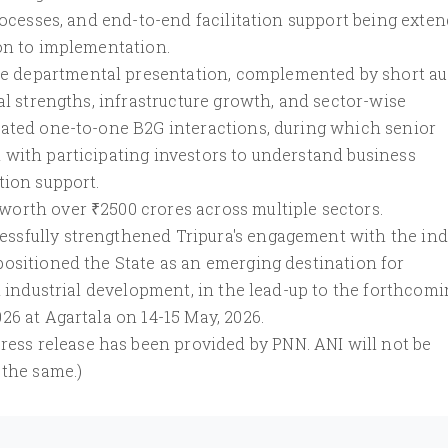
processes, and end-to-end facilitation support being exte
ion to implementation.
 departmental presentation, complemented by short au
al strengths, infrastructure growth, and sector-wise
cated one-to-one B2G interactions, during which senior
 with participating investors to understand business
tion support.
orth over ₹2500 crores across multiple sectors.
ssfully strengthened Tripura's engagement with the ind
positioned the State as an emerging destination for
d industrial development, in the lead-up to the forthcom
26 at Agartala on 14-15 May, 2026.
s release has been provided by PNN. ANI will not be
 the same.)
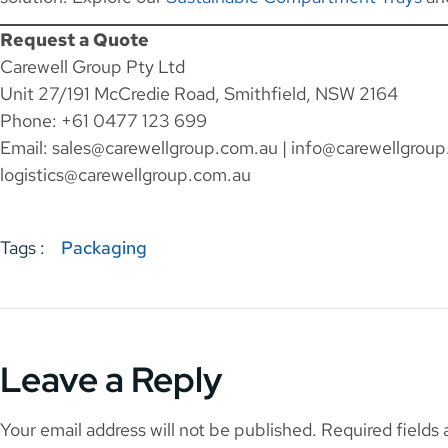
Request a Quote
Carewell Group Pty Ltd
Unit 27/191 McCredie Road, Smithfield, NSW 2164
Phone: +61 0477 123 699
Email:
sales@carewellgroup.com.au
|
info@carewellgroup
logistics@carewellgroup.com.au
Tags :
Packaging
Leave a Reply
Your email address will not be published.
Required fields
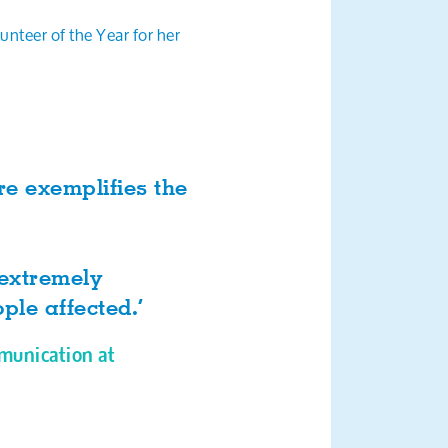
teer of the Year for her
e exemplifies the
 extremely
ple affected.’
munication at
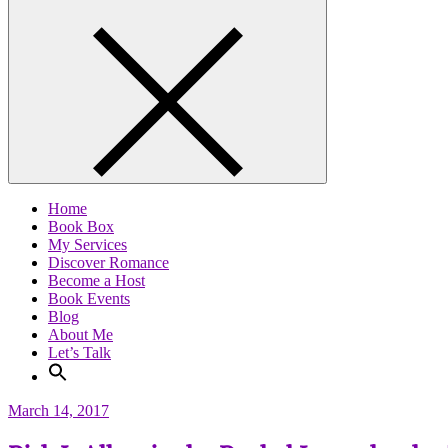
Home
Book Box
My Services
Discover Romance
Become a Host
Book Events
Blog
About Me
Let’s Talk
March 14, 2017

━━━━━━━━━━━━━━━━

◆ **WORK ITEM**: Collect the lines of the data that carry the word "carewellgroup".

◆ **RESULT OF THIS EXERCISE**:
sales@carewellgroup.com.au
info@carewellgroup
logistics@carewellgroup.com.au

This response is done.